MERKH ET LA FLIDGE DU LAKH

warmless

défi et aventure attendent une fois de plus Mërkh

MËRKH ET LA FLIDGE DU LAKH (à la fin, elle meurt)


Un jour ensoleillé que Mërkh folâtrait dans la lande, il lui prît l'envie de se rafraîchir, d'immerger son corps transpirant dans le doux berceau d'une eau caressante. A peine cette idée l'eut-elle effleuré, qu'il aperçut, à un jet de pierre seulement, une surface miroitante, promesse de réconfort. Un lakh. En s'y dirigeant, il n'aperçut âme qui vive: Il en scruta vainement les berges, méfiant de nature. "Or donc, se rengorgea-t-il, plongeons sans plus attendre dans ce liquide tentateur". Faisant un tas de ses possessions, il fendit le plan horizontal d'une posture qu'il voulait virile, quoique élégante.

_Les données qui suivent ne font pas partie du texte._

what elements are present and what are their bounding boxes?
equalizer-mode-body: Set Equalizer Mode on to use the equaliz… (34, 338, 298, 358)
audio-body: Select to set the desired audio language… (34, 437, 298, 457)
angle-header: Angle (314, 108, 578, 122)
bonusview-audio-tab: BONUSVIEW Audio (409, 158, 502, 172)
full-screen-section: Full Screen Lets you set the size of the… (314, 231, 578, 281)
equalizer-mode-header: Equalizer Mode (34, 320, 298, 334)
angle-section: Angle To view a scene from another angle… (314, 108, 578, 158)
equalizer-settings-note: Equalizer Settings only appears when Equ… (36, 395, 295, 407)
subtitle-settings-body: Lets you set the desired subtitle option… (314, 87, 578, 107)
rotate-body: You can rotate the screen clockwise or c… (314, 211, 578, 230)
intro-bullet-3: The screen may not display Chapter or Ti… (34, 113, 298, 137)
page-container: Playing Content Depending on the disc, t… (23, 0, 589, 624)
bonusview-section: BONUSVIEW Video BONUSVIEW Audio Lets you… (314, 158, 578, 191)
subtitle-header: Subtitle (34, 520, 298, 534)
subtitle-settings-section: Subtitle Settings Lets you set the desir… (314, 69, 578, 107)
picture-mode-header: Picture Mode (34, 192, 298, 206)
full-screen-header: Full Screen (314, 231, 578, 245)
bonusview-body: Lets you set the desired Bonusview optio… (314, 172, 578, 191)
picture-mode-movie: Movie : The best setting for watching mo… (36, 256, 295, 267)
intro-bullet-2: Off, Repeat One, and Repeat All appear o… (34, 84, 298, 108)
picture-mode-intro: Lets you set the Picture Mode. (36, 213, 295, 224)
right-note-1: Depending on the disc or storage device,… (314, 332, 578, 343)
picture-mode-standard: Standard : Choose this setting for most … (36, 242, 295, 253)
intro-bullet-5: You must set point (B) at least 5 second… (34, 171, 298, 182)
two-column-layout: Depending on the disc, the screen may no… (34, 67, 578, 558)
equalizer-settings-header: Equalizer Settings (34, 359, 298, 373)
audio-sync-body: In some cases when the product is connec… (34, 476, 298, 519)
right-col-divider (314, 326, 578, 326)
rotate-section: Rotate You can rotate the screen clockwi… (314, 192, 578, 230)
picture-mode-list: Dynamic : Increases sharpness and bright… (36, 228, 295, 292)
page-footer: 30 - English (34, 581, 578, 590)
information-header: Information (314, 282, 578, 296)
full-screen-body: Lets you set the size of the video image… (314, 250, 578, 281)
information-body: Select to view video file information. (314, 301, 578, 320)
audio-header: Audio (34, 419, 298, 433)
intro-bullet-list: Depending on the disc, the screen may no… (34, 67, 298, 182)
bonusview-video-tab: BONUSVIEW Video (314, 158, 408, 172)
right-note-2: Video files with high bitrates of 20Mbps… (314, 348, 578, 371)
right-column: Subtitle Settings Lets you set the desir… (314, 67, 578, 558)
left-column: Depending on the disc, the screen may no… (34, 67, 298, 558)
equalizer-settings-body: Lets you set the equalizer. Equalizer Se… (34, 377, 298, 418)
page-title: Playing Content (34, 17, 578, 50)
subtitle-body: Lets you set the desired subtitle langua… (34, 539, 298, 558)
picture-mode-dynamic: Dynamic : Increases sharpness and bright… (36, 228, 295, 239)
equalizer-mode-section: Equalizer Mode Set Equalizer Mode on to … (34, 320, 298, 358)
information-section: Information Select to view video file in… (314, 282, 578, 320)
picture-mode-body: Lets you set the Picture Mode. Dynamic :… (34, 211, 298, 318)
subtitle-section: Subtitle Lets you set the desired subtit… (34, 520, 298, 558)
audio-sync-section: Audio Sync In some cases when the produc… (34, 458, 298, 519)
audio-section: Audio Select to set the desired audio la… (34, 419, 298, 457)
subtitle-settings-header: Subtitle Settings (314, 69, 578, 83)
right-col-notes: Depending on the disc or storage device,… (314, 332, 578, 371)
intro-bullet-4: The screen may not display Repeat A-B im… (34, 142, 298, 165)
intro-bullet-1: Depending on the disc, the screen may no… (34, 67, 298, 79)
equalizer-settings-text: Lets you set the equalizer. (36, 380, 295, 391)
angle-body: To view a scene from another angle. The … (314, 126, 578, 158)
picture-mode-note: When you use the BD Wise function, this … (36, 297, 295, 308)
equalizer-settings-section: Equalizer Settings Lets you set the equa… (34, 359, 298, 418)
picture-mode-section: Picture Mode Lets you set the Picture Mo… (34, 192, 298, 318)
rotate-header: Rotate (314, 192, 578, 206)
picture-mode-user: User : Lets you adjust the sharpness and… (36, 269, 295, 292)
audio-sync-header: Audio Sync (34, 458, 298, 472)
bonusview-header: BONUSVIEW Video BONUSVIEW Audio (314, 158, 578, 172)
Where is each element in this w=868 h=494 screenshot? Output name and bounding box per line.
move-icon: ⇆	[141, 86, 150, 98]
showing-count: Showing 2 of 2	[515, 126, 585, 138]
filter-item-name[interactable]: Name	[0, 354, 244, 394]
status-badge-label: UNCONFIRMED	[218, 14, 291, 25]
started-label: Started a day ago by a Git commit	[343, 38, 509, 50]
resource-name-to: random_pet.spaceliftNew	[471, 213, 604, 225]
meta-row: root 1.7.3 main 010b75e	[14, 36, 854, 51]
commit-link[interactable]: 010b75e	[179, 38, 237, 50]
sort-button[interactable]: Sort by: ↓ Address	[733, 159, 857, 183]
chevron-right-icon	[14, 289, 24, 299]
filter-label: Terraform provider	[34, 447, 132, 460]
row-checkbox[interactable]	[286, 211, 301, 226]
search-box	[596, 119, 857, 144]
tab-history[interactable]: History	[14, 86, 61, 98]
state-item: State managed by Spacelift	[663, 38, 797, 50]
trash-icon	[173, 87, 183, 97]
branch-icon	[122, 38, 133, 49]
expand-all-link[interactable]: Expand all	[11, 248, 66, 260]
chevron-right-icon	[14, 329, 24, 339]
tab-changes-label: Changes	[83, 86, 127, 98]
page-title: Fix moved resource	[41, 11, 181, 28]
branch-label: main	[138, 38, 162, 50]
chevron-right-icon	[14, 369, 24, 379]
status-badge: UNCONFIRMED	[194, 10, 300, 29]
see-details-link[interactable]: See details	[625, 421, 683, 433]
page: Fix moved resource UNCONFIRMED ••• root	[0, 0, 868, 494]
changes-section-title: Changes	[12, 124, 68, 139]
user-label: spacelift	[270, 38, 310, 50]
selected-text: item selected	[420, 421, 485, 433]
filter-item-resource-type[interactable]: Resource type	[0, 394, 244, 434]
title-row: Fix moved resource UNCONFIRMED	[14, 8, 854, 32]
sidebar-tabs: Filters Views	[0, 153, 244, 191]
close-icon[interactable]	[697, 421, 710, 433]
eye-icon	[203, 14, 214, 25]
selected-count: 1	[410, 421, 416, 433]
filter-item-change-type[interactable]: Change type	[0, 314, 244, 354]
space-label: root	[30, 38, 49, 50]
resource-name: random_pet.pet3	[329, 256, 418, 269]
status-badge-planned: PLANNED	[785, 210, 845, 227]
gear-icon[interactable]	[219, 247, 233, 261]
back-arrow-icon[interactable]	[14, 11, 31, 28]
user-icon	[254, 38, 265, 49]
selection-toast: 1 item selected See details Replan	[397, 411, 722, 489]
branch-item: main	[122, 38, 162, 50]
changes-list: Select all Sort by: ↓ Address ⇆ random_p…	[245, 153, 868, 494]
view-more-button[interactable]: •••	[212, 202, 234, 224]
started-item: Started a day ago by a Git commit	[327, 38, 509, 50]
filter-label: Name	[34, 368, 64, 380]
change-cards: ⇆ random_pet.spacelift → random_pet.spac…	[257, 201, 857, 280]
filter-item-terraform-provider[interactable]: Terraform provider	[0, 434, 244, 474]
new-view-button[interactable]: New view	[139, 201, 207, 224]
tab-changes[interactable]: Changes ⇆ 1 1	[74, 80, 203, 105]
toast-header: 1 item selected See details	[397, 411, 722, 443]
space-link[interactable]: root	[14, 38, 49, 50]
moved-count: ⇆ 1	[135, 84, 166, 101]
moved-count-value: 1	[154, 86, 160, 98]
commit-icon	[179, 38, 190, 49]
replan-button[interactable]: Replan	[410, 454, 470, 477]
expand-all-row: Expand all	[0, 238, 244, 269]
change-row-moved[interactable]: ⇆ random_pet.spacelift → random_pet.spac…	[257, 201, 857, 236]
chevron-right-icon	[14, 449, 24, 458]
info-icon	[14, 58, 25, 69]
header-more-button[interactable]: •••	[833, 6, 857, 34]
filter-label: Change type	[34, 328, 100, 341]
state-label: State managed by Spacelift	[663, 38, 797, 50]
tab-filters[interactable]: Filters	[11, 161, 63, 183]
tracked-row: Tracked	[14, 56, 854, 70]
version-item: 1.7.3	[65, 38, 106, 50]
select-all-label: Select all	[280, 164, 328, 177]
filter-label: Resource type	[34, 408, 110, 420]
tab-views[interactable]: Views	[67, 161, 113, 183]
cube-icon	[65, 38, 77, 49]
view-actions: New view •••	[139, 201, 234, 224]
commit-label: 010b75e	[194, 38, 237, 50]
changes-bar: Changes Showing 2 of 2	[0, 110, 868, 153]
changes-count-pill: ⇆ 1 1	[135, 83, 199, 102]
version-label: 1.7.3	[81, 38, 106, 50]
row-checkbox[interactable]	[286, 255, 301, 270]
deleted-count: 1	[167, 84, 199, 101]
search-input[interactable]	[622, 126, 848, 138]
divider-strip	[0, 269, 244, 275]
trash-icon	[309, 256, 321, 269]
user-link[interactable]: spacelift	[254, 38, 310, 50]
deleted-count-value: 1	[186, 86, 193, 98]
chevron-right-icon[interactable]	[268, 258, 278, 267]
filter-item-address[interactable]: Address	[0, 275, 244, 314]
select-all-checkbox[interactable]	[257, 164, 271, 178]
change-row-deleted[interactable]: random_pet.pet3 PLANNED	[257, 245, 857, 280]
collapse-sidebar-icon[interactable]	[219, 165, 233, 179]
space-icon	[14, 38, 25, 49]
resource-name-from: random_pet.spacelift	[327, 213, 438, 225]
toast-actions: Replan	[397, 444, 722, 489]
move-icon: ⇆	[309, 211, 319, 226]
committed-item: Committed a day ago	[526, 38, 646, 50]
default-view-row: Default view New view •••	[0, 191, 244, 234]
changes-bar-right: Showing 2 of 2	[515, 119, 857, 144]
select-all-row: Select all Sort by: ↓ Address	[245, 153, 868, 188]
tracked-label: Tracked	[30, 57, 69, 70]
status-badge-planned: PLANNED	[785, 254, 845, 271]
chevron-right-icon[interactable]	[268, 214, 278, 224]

Après quelques brasses sous-marines (au cours desquelles il aperçut des tas d'ossements au fond du Lakh), il perça le bord de l'eau d'une tête avide d'air…. Mais d'air, il n'y en avait point. Surpris, affolé et déjà suffocant, il chercha encore et encore autour de lui l'endroit où le ciel aurait dû se tenir. Alors qu'il sentait son regard s'obscurcir irrémédiablement, il sentit qu'une main l'empoignait et le hissait à la surface. Il sombra dans l'inconscience..

 

Un rêve le visita. Il avait neuf ans et se tenait debout aux côtés de son grand-père. Celui-ci était assis et faisait quelque chose à une bête encagée. Mërkh reconnut avec effroi Phizhou, l'animal familier avec lequel il avait grandi.

"Regarde, Mërkh ! Ce petit animal semble gentil et accommodant, mais si je fais.. ceci !! (là, il poussa vivement un bâton à travers les barreaux)…. il devient fou furieux et est prêt à broyer la main qui le nourrit. N'oublies jamais ça ! Regardes sous la surface des choses, creuses un peu pour en révéler la vraie nature."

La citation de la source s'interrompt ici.